Exercise brief:
Below are the entries. Print only the lines starting at the one with "Dowiedz się więcej..." and ending at the one with "Guarnições para Portas", exactly, with no pictures.
----------------------------------------
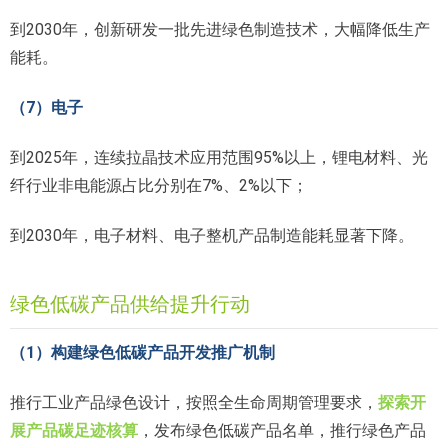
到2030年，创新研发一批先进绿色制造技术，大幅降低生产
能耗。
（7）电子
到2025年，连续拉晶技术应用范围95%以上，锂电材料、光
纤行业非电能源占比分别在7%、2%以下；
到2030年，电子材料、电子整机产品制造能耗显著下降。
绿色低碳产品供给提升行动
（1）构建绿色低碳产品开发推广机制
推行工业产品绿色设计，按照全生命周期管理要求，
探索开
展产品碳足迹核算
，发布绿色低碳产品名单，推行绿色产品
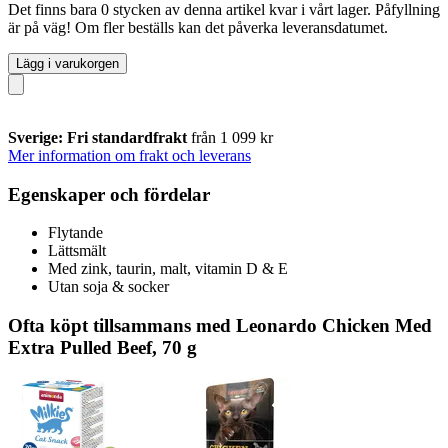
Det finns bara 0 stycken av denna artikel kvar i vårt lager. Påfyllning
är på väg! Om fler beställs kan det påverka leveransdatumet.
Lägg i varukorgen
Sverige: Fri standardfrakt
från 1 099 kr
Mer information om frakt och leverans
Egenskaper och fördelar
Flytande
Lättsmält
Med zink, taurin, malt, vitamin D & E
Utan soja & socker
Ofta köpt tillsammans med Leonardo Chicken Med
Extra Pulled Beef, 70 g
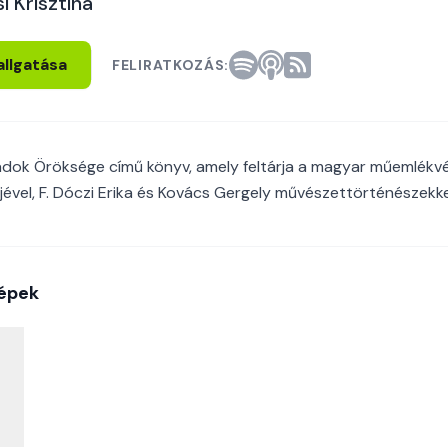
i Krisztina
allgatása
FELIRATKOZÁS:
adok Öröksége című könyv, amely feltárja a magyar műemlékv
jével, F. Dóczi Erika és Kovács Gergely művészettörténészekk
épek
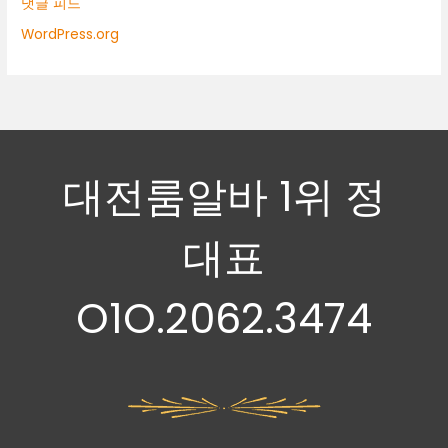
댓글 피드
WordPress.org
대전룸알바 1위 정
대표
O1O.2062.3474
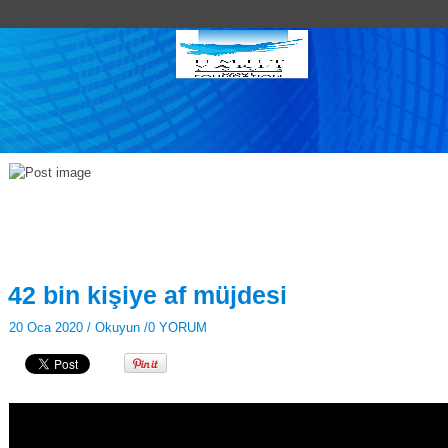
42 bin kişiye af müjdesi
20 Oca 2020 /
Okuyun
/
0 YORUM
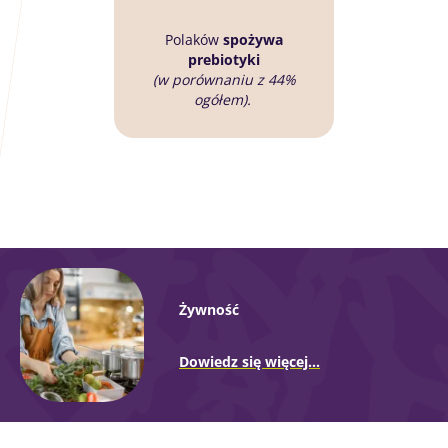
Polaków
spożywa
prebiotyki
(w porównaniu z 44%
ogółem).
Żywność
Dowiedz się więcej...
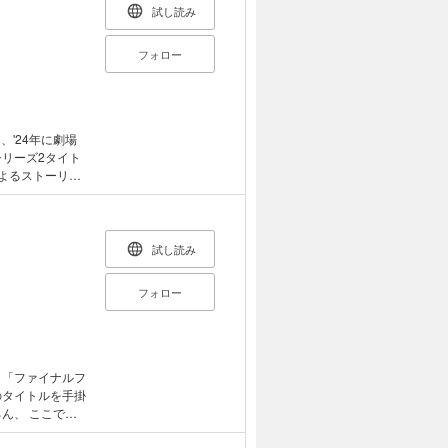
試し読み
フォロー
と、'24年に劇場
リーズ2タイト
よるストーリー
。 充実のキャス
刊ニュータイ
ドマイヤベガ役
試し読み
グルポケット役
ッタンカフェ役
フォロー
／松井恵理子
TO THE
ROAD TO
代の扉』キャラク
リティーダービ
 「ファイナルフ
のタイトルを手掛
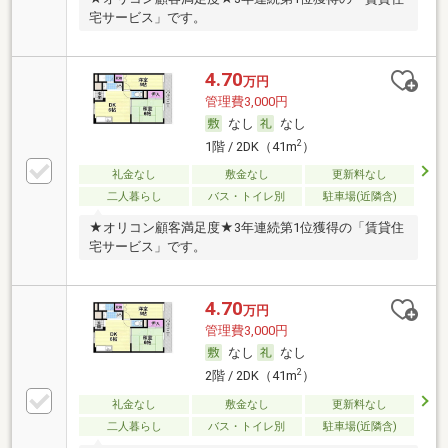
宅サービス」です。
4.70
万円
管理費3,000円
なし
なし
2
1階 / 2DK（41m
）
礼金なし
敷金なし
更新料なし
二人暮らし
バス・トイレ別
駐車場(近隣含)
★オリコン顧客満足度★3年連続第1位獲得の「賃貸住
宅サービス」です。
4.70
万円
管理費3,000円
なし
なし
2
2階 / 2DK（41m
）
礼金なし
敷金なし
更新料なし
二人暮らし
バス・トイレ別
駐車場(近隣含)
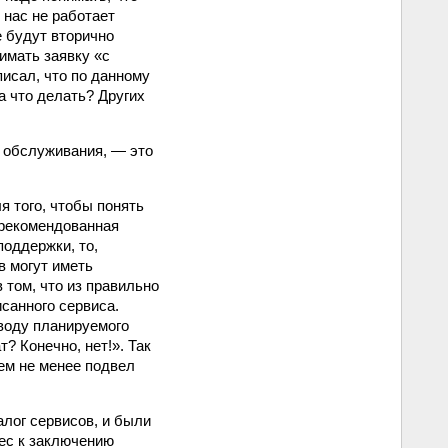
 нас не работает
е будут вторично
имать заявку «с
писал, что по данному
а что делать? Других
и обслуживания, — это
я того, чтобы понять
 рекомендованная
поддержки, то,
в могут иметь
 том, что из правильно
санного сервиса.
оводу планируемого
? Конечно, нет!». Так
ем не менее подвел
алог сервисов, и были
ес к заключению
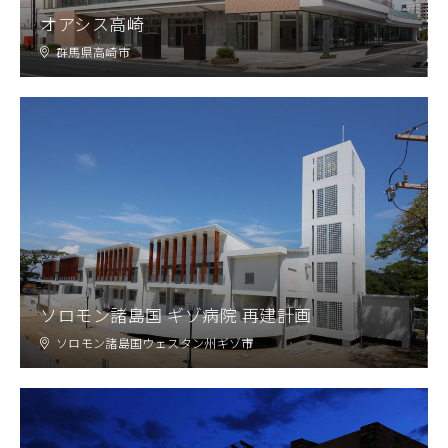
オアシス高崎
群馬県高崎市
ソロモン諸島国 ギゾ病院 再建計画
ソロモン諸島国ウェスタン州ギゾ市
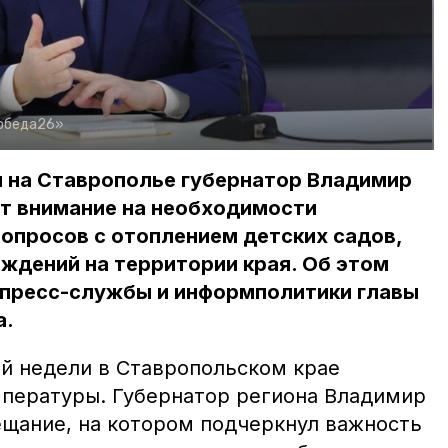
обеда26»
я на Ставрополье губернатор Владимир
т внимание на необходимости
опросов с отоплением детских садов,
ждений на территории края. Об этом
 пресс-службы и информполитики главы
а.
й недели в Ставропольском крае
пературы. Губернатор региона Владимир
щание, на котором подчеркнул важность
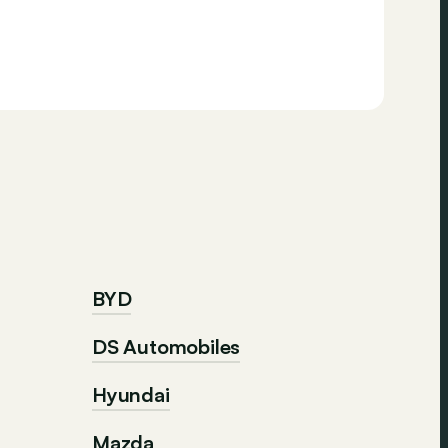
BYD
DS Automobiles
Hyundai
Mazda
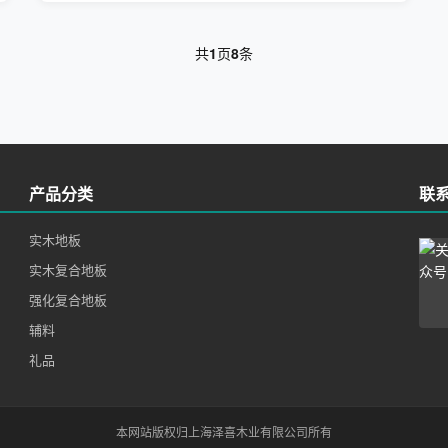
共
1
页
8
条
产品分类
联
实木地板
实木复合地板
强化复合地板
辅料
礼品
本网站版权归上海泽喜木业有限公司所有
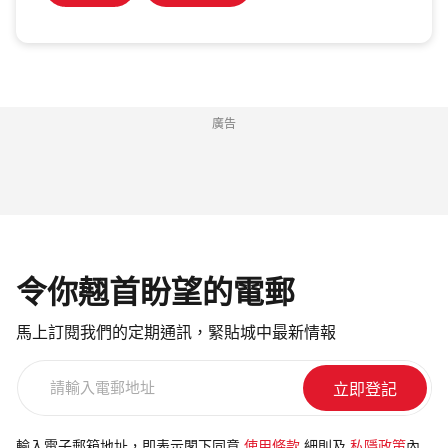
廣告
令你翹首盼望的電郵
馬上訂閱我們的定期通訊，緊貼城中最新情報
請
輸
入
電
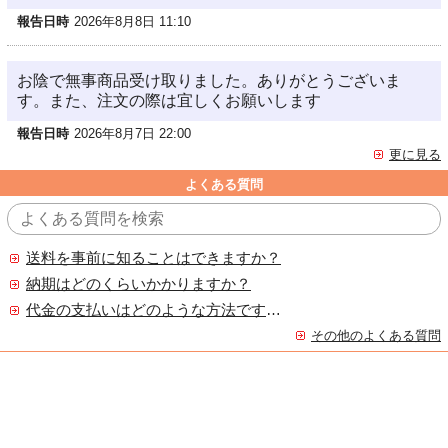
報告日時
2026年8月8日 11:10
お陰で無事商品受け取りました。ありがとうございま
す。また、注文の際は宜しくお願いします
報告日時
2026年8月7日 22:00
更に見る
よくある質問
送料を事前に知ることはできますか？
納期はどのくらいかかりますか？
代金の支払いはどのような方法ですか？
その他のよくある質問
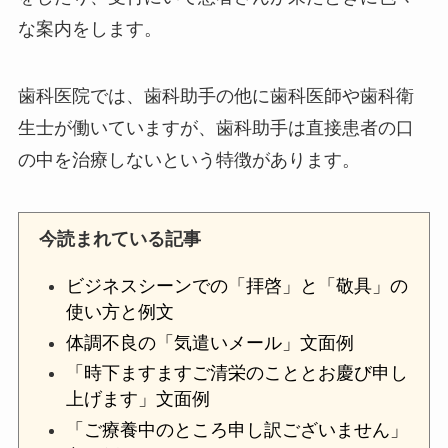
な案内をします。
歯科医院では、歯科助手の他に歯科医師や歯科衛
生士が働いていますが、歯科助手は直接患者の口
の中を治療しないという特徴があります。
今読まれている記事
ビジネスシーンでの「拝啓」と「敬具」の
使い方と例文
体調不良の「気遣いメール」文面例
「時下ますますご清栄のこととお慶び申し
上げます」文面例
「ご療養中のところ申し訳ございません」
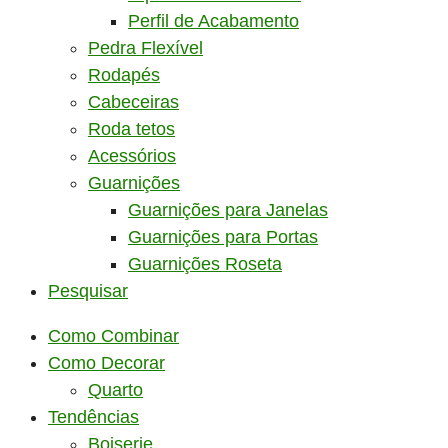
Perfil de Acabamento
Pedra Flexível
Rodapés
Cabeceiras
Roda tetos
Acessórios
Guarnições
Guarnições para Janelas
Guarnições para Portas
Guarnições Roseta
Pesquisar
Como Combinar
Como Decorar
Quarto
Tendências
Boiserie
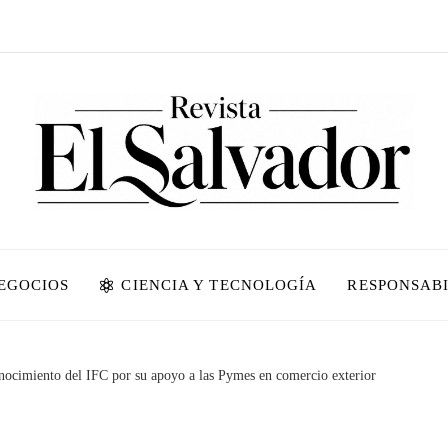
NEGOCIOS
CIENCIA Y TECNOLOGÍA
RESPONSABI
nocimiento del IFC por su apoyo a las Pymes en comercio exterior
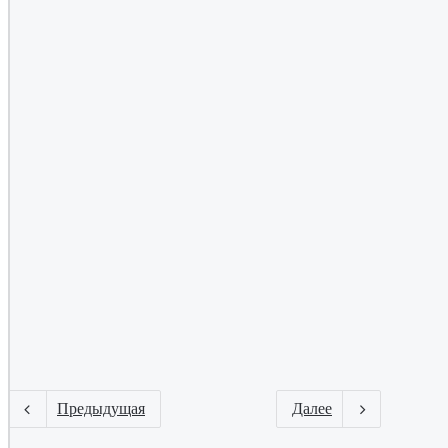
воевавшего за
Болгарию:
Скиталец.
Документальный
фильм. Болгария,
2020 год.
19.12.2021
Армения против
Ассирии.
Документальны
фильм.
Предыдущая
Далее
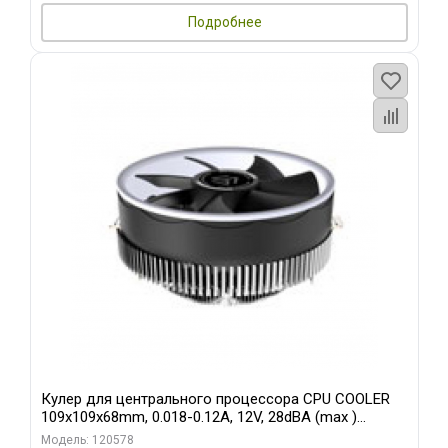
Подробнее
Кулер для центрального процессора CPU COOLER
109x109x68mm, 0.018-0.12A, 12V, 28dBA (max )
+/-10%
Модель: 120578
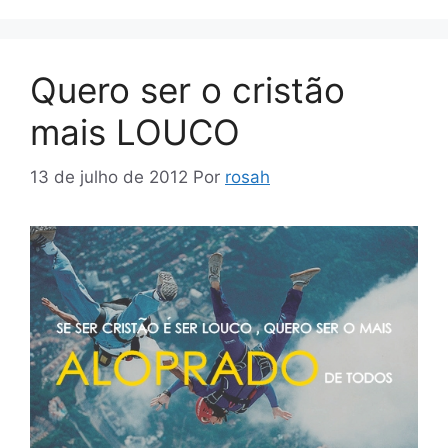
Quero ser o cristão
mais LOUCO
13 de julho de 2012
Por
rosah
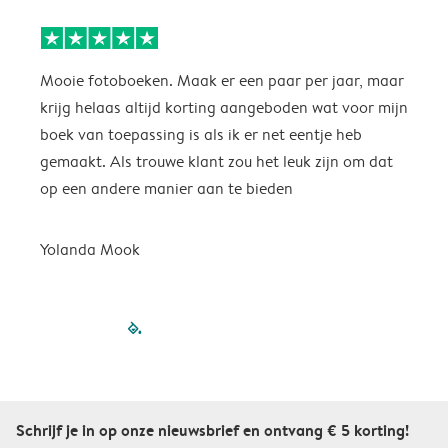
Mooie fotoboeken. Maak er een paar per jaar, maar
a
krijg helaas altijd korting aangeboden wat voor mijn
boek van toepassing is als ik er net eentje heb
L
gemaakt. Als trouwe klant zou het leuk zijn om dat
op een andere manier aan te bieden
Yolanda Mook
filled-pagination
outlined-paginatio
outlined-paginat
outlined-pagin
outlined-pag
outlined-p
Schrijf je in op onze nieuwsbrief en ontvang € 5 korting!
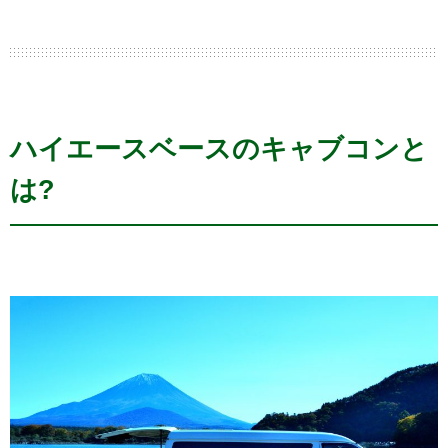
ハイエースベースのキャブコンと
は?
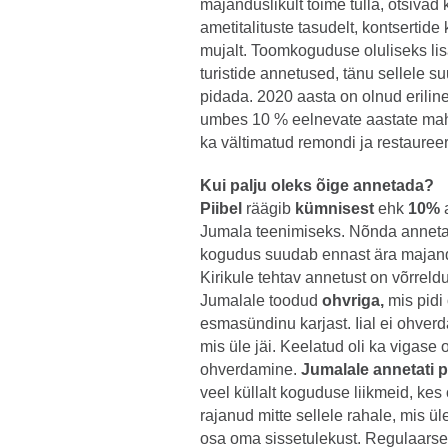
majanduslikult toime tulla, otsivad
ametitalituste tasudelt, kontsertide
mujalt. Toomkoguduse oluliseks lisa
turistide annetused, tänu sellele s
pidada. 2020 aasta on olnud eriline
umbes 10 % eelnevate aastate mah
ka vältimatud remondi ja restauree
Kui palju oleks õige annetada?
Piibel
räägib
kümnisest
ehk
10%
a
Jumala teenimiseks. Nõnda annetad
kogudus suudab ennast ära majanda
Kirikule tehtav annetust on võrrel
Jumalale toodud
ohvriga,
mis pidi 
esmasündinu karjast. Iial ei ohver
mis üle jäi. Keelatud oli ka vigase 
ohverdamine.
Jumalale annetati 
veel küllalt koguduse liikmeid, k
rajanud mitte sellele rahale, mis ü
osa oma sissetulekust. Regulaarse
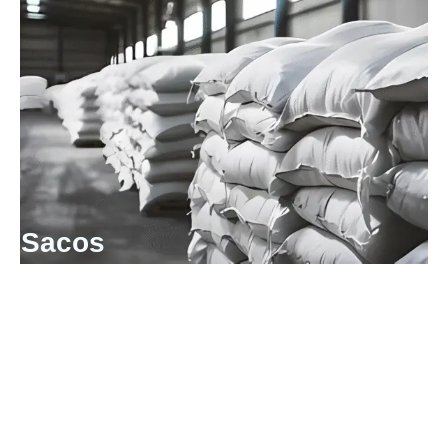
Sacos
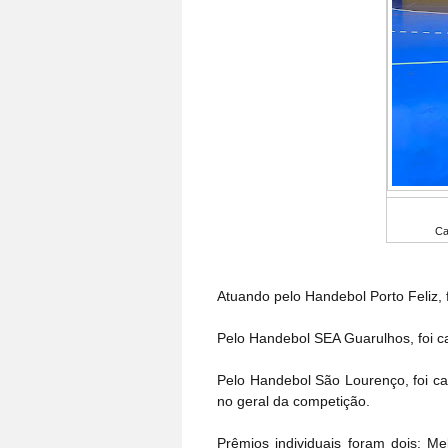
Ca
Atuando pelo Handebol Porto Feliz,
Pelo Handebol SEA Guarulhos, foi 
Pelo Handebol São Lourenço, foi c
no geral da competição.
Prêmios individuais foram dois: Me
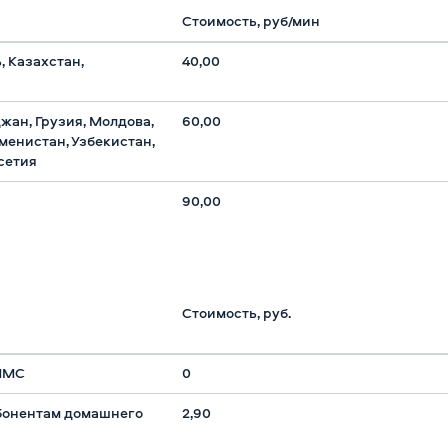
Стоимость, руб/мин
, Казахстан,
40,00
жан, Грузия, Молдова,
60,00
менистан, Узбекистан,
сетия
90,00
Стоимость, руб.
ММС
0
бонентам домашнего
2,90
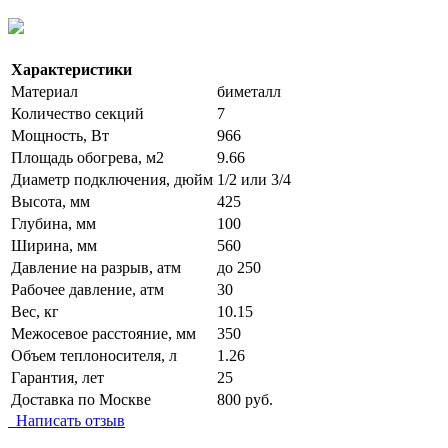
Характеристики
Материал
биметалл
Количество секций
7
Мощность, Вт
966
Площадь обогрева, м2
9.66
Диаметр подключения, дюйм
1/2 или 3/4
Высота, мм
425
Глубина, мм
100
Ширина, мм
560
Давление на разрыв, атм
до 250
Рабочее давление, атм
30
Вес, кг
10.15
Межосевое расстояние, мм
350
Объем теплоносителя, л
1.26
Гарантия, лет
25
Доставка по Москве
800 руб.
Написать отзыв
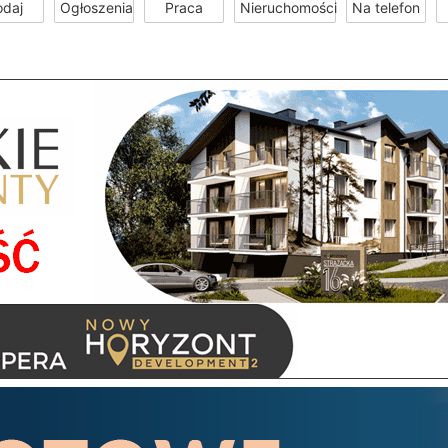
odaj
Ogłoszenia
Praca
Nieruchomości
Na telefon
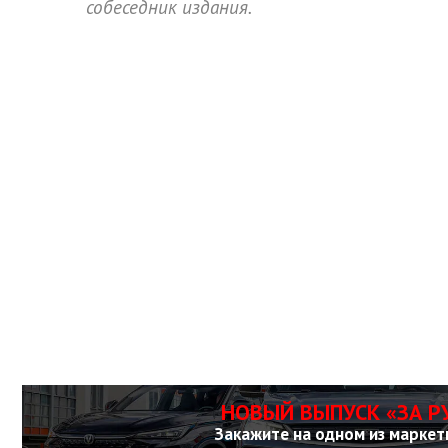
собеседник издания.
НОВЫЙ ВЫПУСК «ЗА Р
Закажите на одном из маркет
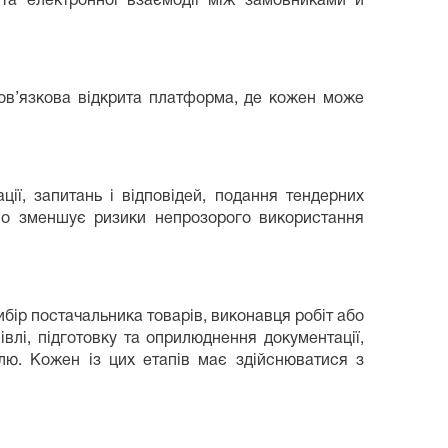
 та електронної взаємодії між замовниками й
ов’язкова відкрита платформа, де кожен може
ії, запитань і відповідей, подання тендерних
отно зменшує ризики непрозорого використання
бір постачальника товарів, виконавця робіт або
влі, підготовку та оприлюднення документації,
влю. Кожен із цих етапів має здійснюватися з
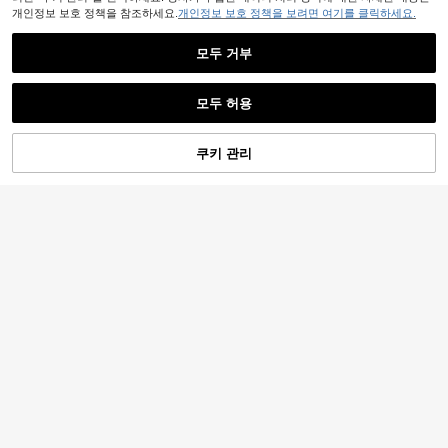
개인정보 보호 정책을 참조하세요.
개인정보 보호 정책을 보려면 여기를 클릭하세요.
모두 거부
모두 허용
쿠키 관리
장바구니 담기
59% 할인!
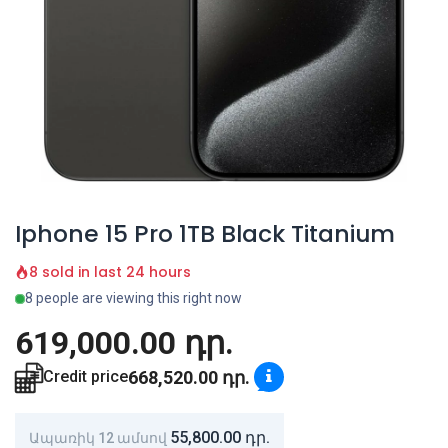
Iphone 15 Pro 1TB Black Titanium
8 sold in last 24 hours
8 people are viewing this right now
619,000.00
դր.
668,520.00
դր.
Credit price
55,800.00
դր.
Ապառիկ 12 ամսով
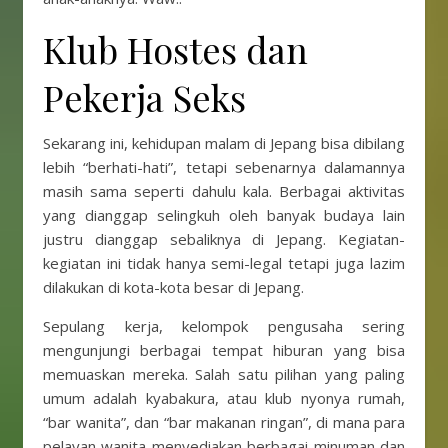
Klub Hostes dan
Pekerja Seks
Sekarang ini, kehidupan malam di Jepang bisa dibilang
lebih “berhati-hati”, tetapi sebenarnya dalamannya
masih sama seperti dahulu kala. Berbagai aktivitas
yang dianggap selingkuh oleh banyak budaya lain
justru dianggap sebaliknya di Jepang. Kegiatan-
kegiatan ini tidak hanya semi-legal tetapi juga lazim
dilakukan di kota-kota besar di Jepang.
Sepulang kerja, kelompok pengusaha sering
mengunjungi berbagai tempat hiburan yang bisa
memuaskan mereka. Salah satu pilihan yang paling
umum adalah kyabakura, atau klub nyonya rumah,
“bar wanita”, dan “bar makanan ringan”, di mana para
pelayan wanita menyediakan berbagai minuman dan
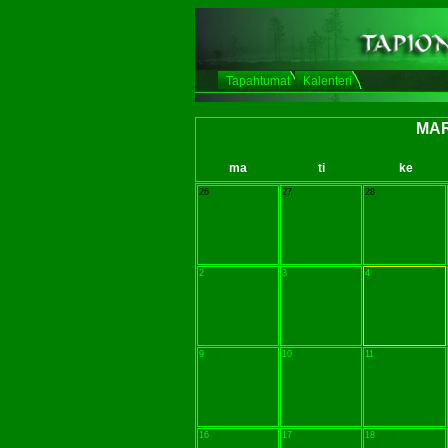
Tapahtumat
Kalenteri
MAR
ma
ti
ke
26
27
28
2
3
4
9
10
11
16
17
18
----------------------------------------
Solution:
Dowiedz się więcej...
試し読み
フォロー
と、'24年に劇場
リーズ2タイト
よるストーリー
。 充実のキャス
刊ニュータイ
ドマイヤベガ役
試し読み
グルポケット役
ッタンカフェ役
フォロー
／松井恵理子
TO THE
ROAD TO
代の扉』キャラク
リティーダービ
 「ファイナルフ
のタイトルを手掛
宅サービス」です。
4.70
万円
管理費3,000円
なし
なし
2
1階 / 2DK（41m
）
礼金なし
敷金なし
更新料なし
二人暮らし
バス・トイレ別
駐車場(近隣含)
★オリコン顧客満足度★3年連続第1位獲得の「賃貸住
宅サービス」です。
4.70
万円
管理費3,000円
なし
なし
2
2階 / 2DK（41m
）
礼金なし
敷金なし
更新料なし
二人暮らし
バス・トイレ別
駐車場(近隣含)
 нас не работает
е будут вторично
имать заявку «с
писал, что по данному
а что делать? Других
и обслуживания, — это
я того, чтобы понять
 рекомендованная
поддержки, то,
в могут иметь
 том, что из правильно
санного сервиса.
оводу планируемого
? Конечно, нет!». Так
ем не менее подвел
алог сервисов, и были
ес к заключению
オアシス高崎
群馬県高崎市
ソロモン諸島国 ギゾ病院 再建計画
ソロモン諸島国ウェスタン州ギゾ市
обеда26»
я на Ставрополье губернатор Владимир
т внимание на необходимости
опросов с отоплением детских садов,
ждений на территории края. Об этом
 пресс-службы и информполитики главы
а.
й недели в Ставропольском крае
пературы. Губернатор региона Владимир
щание, на котором подчеркнул важность
BYD
DS Automobiles
Hyundai
Mazda
共
1
页
8
条
产品分类
联
实木地板
实木复合地板
强化复合地板
辅料
礼品
本网站版权归上海泽喜木业有限公司所有
廣告
令你翹首盼望的電郵
馬上訂閱我們的定期通訊，緊貼城中最新情報
請
輸
入
電
報告日時
2026年8月8日 11:10
お陰で無事商品受け取りました。ありがとうございま
す。また、注文の際は宜しくお願いします
報告日時
2026年8月7日 22:00
更に見る
よくある質問
送料を事前に知ることはできますか？
納期はどのくらいかかりますか？
代金の支払いはどのような方法ですか？
その他のよくある質問
な案内をします。
歯科医院では、歯科助手の他に歯科医師や歯科衛
生士が働いていますが、歯科助手は直接患者の口
の中を治療しないという特徴があります。
今読まれている記事
ビジネスシーンでの「拝啓」と「敬具」の
使い方と例文
体調不良の「気遣いメール」文面例
「時下ますますご清栄のこととお慶び申し
上げます」文面例
「ご療養中のところ申し訳ございません」
Perfil de Acabamento
Pedra Flexível
Rodapés
Cabeceiras
Roda tetos
Acessórios
Guarnições
Guarnições para Janelas
Guarnições para Portas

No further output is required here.